Figure 1 - Dripping Water Faucet
The most common residential water leaks are due to dripping faucets and running toilets.
Other water leaks can be caused by damaged or split pipes and fittings. If you have a basement in your home, it is most likely that the water entry is below ground. A damaged pipe entering your home can leak thousands of gallons of water and if you have an adequate drainage system, it will remove all of the water without leaving a trace.
Finding & Detecting A Water Leak:
As a homeowner you pay for any water that passes through the water meter. If there is a break in the line prior to the water meter it will have no effect on your water consumption and hence your water bill.
- Turn-off all of the water devices in your home.
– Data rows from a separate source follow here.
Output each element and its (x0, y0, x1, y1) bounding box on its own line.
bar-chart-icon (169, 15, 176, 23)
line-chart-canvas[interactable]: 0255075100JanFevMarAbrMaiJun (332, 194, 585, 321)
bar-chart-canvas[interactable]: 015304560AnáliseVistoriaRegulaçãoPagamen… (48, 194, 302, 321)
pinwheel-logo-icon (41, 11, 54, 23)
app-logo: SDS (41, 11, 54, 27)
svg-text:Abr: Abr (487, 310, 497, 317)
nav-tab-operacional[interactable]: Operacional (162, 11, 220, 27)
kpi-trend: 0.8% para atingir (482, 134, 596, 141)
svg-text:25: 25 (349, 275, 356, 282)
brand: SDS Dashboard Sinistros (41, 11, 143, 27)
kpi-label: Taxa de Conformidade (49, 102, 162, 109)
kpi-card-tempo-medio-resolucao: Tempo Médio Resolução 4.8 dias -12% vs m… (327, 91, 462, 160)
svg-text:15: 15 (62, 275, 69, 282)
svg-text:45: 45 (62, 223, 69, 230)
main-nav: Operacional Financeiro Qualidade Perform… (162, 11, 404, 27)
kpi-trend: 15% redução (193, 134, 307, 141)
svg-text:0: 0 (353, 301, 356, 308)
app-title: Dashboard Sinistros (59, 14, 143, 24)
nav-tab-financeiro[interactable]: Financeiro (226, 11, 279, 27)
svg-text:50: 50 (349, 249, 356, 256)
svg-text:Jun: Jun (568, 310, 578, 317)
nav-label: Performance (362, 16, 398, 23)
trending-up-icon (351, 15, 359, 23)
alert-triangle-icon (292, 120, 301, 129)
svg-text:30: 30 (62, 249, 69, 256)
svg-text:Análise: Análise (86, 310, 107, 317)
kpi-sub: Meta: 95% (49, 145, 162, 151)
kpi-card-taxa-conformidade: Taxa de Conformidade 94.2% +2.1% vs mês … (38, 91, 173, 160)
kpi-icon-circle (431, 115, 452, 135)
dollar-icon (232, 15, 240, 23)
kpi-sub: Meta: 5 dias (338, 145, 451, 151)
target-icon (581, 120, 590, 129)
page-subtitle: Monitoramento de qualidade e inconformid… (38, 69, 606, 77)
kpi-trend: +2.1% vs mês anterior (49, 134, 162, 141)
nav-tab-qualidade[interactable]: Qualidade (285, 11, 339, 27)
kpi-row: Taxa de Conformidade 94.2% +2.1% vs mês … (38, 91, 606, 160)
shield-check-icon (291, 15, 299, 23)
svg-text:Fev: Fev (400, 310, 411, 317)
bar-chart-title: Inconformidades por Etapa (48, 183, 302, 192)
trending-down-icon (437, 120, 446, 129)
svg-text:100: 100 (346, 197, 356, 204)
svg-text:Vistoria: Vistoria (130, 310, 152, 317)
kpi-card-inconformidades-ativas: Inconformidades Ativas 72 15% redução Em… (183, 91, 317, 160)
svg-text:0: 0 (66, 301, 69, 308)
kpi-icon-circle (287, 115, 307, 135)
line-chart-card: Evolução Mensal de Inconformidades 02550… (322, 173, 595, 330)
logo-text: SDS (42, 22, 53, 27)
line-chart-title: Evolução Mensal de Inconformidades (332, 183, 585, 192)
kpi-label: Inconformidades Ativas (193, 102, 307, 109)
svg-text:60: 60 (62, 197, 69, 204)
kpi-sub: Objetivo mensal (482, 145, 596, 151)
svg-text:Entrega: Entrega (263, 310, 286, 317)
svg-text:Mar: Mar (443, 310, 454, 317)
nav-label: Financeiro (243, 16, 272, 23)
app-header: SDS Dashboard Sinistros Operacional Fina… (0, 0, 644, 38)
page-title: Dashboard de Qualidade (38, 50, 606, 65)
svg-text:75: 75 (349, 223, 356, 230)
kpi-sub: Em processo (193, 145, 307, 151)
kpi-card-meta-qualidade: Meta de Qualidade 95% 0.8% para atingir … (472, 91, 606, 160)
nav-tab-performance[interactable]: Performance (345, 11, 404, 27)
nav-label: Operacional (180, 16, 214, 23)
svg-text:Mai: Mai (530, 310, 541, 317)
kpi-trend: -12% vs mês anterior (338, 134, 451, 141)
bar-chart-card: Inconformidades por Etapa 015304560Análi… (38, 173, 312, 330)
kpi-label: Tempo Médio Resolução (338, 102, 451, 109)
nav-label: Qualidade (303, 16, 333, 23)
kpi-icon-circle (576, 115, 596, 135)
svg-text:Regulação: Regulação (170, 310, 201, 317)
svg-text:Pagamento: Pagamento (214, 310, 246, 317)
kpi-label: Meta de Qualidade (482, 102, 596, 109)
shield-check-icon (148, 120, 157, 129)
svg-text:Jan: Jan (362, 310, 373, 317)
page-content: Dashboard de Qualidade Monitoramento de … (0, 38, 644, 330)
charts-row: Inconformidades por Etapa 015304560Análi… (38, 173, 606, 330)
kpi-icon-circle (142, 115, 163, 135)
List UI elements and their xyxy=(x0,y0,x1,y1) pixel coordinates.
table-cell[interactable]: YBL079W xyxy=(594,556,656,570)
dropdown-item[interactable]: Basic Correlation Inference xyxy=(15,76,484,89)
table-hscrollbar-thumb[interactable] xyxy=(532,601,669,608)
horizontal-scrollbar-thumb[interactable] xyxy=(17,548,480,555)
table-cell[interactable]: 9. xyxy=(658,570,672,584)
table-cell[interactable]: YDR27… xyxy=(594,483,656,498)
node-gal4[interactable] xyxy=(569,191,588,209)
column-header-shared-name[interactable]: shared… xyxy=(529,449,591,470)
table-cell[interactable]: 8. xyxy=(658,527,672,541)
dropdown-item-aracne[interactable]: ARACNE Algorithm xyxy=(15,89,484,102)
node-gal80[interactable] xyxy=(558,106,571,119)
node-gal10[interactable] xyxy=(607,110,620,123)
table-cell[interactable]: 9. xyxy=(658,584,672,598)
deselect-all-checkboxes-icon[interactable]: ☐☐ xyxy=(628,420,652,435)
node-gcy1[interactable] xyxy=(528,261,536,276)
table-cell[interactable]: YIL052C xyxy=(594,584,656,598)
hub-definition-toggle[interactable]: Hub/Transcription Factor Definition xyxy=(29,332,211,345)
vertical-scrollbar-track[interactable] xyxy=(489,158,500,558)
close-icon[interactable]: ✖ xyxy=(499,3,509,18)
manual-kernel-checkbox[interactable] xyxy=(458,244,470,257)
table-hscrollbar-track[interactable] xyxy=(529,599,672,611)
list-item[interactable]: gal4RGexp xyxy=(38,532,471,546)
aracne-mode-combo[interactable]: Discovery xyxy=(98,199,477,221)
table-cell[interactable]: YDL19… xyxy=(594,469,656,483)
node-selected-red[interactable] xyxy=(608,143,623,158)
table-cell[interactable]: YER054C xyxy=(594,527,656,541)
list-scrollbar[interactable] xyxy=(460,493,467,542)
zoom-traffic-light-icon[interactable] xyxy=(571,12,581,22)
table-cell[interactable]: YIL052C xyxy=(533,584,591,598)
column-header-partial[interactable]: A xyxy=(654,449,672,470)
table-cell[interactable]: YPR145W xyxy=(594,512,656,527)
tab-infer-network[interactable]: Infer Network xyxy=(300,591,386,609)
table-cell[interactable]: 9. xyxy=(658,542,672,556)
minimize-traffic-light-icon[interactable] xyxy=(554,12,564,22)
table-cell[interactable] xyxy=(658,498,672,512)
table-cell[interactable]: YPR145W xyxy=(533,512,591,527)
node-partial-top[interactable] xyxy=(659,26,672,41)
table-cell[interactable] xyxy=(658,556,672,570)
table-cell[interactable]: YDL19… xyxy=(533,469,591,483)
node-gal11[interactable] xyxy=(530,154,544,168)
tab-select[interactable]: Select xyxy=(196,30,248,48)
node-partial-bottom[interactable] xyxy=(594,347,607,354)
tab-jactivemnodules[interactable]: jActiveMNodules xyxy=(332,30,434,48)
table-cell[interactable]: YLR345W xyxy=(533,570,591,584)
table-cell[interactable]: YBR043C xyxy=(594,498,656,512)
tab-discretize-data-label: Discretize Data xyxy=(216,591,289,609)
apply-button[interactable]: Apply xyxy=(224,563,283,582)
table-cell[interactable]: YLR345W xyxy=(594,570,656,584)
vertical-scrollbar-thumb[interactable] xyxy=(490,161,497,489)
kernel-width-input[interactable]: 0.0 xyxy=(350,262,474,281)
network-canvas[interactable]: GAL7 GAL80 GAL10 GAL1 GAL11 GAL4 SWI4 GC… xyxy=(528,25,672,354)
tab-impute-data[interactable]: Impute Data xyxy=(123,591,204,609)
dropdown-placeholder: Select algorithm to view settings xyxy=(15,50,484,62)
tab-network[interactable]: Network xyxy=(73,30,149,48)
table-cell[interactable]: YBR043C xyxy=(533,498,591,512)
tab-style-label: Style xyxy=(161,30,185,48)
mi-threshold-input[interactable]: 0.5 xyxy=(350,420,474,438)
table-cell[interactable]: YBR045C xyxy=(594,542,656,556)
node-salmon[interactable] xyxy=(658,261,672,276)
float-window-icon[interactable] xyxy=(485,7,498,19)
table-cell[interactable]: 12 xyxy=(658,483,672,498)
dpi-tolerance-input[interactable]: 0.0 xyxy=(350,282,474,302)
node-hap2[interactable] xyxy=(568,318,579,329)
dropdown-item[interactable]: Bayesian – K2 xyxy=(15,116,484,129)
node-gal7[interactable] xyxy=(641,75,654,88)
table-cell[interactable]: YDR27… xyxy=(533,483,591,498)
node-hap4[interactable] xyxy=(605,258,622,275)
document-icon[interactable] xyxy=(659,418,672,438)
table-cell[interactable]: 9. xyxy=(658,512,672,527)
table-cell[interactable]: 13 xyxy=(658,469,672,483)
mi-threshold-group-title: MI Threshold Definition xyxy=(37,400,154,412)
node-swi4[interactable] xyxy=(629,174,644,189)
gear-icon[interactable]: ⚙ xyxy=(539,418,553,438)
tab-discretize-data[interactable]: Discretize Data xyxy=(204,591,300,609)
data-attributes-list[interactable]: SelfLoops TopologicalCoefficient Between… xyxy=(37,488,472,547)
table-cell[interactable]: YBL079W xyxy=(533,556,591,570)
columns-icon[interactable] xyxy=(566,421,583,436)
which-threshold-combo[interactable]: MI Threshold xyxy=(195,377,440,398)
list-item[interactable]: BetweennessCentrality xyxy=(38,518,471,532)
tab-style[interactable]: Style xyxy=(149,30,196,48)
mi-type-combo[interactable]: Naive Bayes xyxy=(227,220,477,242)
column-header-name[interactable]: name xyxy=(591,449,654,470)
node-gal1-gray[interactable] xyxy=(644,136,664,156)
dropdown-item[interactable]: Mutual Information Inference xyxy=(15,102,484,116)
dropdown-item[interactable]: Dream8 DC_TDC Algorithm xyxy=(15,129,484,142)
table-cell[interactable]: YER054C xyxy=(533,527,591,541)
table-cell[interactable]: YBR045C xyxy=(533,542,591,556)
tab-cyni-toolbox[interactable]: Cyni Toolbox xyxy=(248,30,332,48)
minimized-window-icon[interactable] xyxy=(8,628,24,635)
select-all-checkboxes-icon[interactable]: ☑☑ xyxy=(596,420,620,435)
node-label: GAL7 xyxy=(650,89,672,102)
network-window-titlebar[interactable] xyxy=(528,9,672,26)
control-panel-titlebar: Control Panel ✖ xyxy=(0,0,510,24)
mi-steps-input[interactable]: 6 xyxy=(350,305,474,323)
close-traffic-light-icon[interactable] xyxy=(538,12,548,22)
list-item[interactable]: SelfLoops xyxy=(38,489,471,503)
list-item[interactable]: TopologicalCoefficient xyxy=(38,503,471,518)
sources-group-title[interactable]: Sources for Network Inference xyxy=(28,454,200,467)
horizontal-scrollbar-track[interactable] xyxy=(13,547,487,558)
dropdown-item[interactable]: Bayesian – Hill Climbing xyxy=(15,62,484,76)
Ensure that everyone in the home knows that you are testing for water leaks and during that time does not attempt to use any water.
- The cold water valves that allow water to enter toilets, usually located to the bottom left of the toilet water tank.
- All the water valves to sink faucets. Usually located below the sink. If you do not have separate valves for shutting off the water at your sinks. Turn-off the valve handles - dry the bowl of the sink with a towel - place a piece of newspaper or a paper towel in the bowl. Follow the same procedure for any bathtubs and/or showers.
- The water valves to washing machines.
- The water valve to dishwashers.
- Water valves on water softeners.
- Water valves to refrigerator ice cube makers.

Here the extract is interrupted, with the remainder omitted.